Instructions for the task |
Write all of the entries again. Keep them exactly as they are.

Items listed in a dataset:
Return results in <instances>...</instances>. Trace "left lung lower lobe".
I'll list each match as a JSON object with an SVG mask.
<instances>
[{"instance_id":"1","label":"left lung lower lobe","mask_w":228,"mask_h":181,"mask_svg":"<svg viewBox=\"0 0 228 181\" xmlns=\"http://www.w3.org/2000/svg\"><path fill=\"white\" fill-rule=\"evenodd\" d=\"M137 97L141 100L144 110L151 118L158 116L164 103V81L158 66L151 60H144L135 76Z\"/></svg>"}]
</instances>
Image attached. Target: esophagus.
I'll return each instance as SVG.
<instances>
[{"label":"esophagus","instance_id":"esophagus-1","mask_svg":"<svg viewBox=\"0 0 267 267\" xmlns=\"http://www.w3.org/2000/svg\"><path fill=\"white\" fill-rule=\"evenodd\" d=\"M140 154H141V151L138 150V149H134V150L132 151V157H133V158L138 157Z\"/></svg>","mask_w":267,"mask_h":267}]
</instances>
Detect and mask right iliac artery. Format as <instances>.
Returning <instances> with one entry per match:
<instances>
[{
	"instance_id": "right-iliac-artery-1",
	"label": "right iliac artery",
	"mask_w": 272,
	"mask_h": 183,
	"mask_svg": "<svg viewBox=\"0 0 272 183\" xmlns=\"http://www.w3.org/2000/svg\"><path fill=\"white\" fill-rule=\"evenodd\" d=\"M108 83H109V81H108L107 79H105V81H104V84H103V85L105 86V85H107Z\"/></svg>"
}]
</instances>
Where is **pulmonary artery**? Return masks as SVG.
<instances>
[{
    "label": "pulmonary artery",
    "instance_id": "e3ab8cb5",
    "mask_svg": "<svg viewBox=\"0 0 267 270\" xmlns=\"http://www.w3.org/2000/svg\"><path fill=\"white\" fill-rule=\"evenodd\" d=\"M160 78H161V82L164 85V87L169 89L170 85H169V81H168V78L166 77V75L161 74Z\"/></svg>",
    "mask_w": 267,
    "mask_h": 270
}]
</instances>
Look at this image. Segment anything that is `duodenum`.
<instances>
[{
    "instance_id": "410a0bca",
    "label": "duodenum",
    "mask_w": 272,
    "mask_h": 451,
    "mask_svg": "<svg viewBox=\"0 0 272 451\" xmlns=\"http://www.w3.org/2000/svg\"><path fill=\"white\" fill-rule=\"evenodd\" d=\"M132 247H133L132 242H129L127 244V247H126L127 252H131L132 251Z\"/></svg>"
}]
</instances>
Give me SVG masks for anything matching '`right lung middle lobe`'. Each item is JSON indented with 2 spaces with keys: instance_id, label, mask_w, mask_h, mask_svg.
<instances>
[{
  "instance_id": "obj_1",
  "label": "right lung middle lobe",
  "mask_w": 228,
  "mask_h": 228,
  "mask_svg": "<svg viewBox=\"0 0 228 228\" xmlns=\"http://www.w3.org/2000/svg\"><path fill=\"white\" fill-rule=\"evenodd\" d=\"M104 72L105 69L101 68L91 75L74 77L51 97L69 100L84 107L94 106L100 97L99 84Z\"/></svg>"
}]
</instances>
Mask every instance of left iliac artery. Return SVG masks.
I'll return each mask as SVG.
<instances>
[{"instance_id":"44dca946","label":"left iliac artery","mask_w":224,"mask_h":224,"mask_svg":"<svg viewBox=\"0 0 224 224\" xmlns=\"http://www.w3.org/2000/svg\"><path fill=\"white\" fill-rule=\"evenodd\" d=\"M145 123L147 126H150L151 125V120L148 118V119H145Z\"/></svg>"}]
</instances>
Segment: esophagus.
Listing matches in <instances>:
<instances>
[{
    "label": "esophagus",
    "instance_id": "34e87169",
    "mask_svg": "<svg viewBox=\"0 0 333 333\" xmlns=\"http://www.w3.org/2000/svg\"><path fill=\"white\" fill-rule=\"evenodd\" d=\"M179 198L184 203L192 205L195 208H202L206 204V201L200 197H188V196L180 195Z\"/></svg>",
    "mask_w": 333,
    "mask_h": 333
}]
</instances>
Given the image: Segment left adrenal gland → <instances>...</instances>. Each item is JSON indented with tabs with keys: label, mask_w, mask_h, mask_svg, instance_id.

Reply |
Return results in <instances>...</instances>. Trace "left lung lower lobe".
I'll list each match as a JSON object with an SVG mask.
<instances>
[{"instance_id":"1","label":"left lung lower lobe","mask_w":228,"mask_h":181,"mask_svg":"<svg viewBox=\"0 0 228 181\" xmlns=\"http://www.w3.org/2000/svg\"><path fill=\"white\" fill-rule=\"evenodd\" d=\"M137 97L141 100L144 110L151 118L158 116L164 103V81L158 66L151 60H144L135 76Z\"/></svg>"}]
</instances>
Image attached. Target: esophagus.
I'll return each instance as SVG.
<instances>
[{"label":"esophagus","instance_id":"esophagus-1","mask_svg":"<svg viewBox=\"0 0 267 267\" xmlns=\"http://www.w3.org/2000/svg\"><path fill=\"white\" fill-rule=\"evenodd\" d=\"M140 154H141V151L138 150V149H134V150L132 151V157H133V158L138 157Z\"/></svg>","mask_w":267,"mask_h":267}]
</instances>
Detect and mask right iliac artery. Format as <instances>.
Returning <instances> with one entry per match:
<instances>
[{
	"instance_id": "right-iliac-artery-1",
	"label": "right iliac artery",
	"mask_w": 272,
	"mask_h": 183,
	"mask_svg": "<svg viewBox=\"0 0 272 183\" xmlns=\"http://www.w3.org/2000/svg\"><path fill=\"white\" fill-rule=\"evenodd\" d=\"M108 83H109V81H108L107 79H105V81H104V84H103V85L105 86V85H107Z\"/></svg>"
}]
</instances>
Where is **pulmonary artery**? Return masks as SVG.
<instances>
[{
    "label": "pulmonary artery",
    "instance_id": "e3ab8cb5",
    "mask_svg": "<svg viewBox=\"0 0 267 270\" xmlns=\"http://www.w3.org/2000/svg\"><path fill=\"white\" fill-rule=\"evenodd\" d=\"M160 78H161V82L164 85V87L169 89L170 85H169V81H168V78L166 77V75L161 74Z\"/></svg>",
    "mask_w": 267,
    "mask_h": 270
}]
</instances>
Look at this image. Segment anything that is `duodenum`.
<instances>
[{
    "instance_id": "410a0bca",
    "label": "duodenum",
    "mask_w": 272,
    "mask_h": 451,
    "mask_svg": "<svg viewBox=\"0 0 272 451\" xmlns=\"http://www.w3.org/2000/svg\"><path fill=\"white\" fill-rule=\"evenodd\" d=\"M132 247H133L132 242H129L127 244V247H126L127 252H131L132 251Z\"/></svg>"
}]
</instances>
Give me SVG masks for anything matching '`right lung middle lobe`'. Each item is JSON indented with 2 spaces with keys: instance_id, label, mask_w, mask_h, mask_svg.
<instances>
[{
  "instance_id": "obj_1",
  "label": "right lung middle lobe",
  "mask_w": 228,
  "mask_h": 228,
  "mask_svg": "<svg viewBox=\"0 0 228 228\" xmlns=\"http://www.w3.org/2000/svg\"><path fill=\"white\" fill-rule=\"evenodd\" d=\"M104 72L105 69L101 68L91 75L74 77L51 97L69 100L84 107L94 106L100 97L99 84Z\"/></svg>"
}]
</instances>
Mask every instance of left iliac artery. Return SVG masks.
I'll return each mask as SVG.
<instances>
[{"instance_id":"44dca946","label":"left iliac artery","mask_w":224,"mask_h":224,"mask_svg":"<svg viewBox=\"0 0 224 224\" xmlns=\"http://www.w3.org/2000/svg\"><path fill=\"white\" fill-rule=\"evenodd\" d=\"M145 123L147 126H150L151 125V120L148 118V119H145Z\"/></svg>"}]
</instances>
Segment: esophagus.
Listing matches in <instances>:
<instances>
[{
    "label": "esophagus",
    "instance_id": "34e87169",
    "mask_svg": "<svg viewBox=\"0 0 333 333\" xmlns=\"http://www.w3.org/2000/svg\"><path fill=\"white\" fill-rule=\"evenodd\" d=\"M179 198L184 203L192 205L195 208H202L206 204V201L200 197H188V196L180 195Z\"/></svg>",
    "mask_w": 333,
    "mask_h": 333
}]
</instances>
Given the image: Segment left adrenal gland → <instances>...</instances>. Each item is JSON indented with tabs with keys: label, mask_w, mask_h, mask_svg, instance_id.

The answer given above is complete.